The best way to experience the Arboretum is to follow your nose. With magnolias, camellias, a dogwood forest and ferns cleaning the air of the 446-acre grounds, the Arboretum offers a brief respite from the congestion and pollution of city life. The grounds are so expansive that seeing everything in one day is nearly impossible. (It is bounded by New York Avenue NE, Blandensburg Avenue NE and the Anacostia River map.)

In addition to being a scenic destination, the Arboretum is run by the USDA’s Agricultural Research Center and acts as a living museum of U.S. plant life, with researchers, breeders and taxonomists who offer lectures and walks, like the upcoming Native Plant Symposium and the monthly Full Moon hikes.

One of many pathways

One of many pathways

If you’re in a car or on a bike within the park, you can make good time on the nine miles of roadways that connect the gardens to each other. If you want direction, the visitor’s center near the entrance provides maps.

Because of the peaks, valleys, narrow paths, tall trees, and the tempting stepping stone paths that lure you in unplanned directions, it’s easy to lose your companions, your way, or track of time. However, this place is made for getting lost, and the signage describing the local and transplanted flora keeps trips informative.

Japanese Forest

Japanese Forest

The Capitol columns of the Arboretum make the grandest impression. The massive stone columns, much taller than anything else around them, sit on a slight hill past an expanse of grass.
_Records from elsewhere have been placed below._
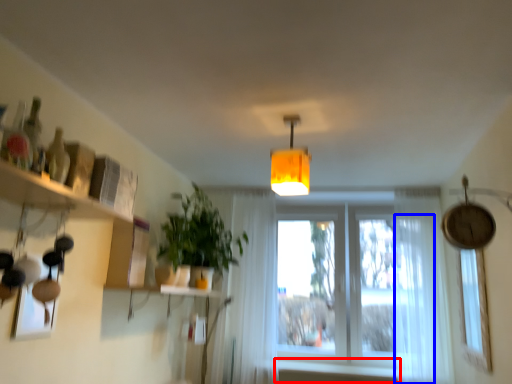 Question: Among these objects, which one is nearest to the camera, window sill (highlighted by a red box) or curtain (highlighted by a blue box)?

Choices:
 (A) window sill
 (B) curtain

Answer: (B) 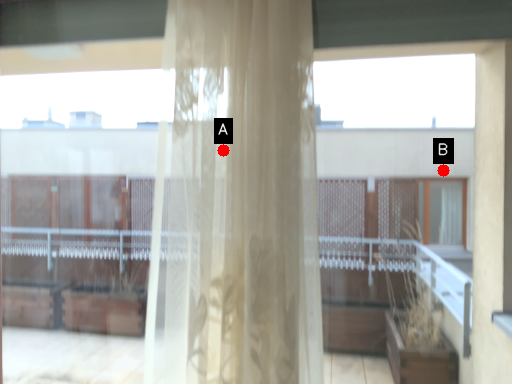 Question: Two points are circled on the image, labeled by A and B beside each circle. Among these points, which one is farthest from the camera?

Choices:
 (A) A is further
 (B) B is further

Answer: (B) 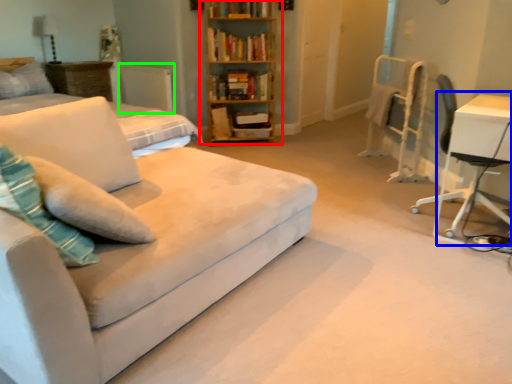 Question: Considering the real-world distances, which object is farthest from bookcase (highlighted by a red box)? table (highlighted by a blue box) or radiator (highlighted by a green box)?

Choices:
 (A) table
 (B) radiator

Answer: (A)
The sight of these heavy columns, which were taken from the Capitol during a renovation, sitting alone, holding up nothing and looking slightly worn down evokes a crumbling empire, and is unlike anything else in staid DC.
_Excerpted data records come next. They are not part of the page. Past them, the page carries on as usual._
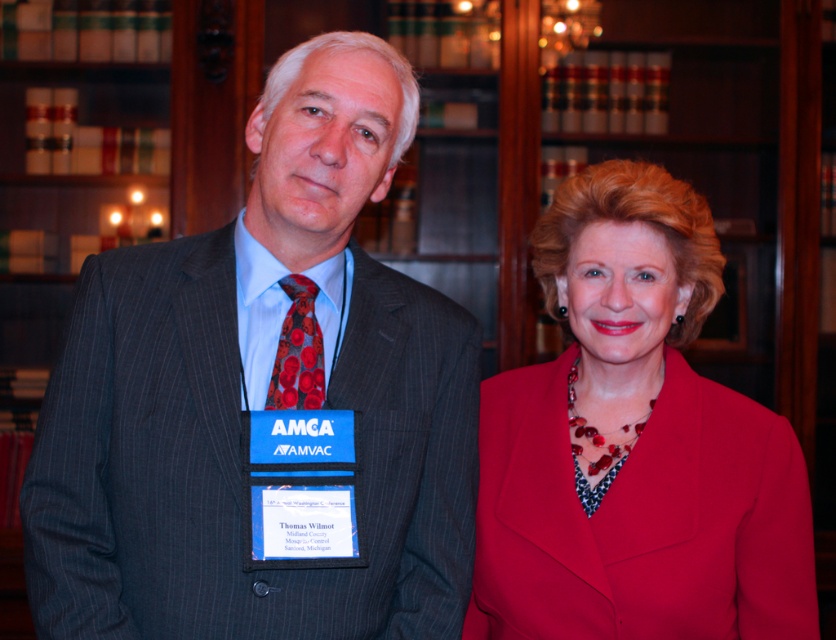 Question: Which point appears farthest from the camera in this image?

Choices:
 (A) (405, 144)
 (B) (311, 300)

Answer: (A)

Question: Can you confirm if matte red coat at right is positioned above red satin tie at center?

Choices:
 (A) yes
 (B) no

Answer: (B)

Question: Which of the following is the closest to the observer?

Choices:
 (A) gray pinstripe suit at center
 (B) matte red coat at right

Answer: (A)

Question: Which object is farther from the camera taking this photo?

Choices:
 (A) matte red coat at right
 (B) red satin tie at center

Answer: (A)

Question: Is gray pinstripe suit at center bigger than matte red coat at right?

Choices:
 (A) no
 (B) yes

Answer: (B)

Question: Is gray pinstripe suit at center further to the viewer compared to matte red coat at right?

Choices:
 (A) no
 (B) yes

Answer: (A)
In the Asian collection, which includes a Japanese Woodland, Asian Valley, China Valley and Korean Hillside, you can find a quiet bench from which to view the Anacostia River. Not far from there you’ll find the Holly and Magnolia collection, which has benches placed strategically under the Magnolia trees. There are many other gardens; a list can be found here.

Capitol columns

Capitol columns

On UrbanTurf’s visit, we saw some adventurous parents letting their children roam free along paths and climb trees, couples canoodling in supposed privacy, and photographers emerging from behind bushes. Everyone was very well distributed throughout the park, and despite all the activity, it was very quiet. Some of the paths are steep enough that I left feeling like I had exerted a satisfying amount of energy. The acreage makes it almost certain that you’ll be able to find a quiet, private, beautiful space for a picnic, making for a mighty romantic date spot. We also hear that the moonlight hikes are full of couples, although you’ll be with a guide, a group, and will cover four miles at a steady clip.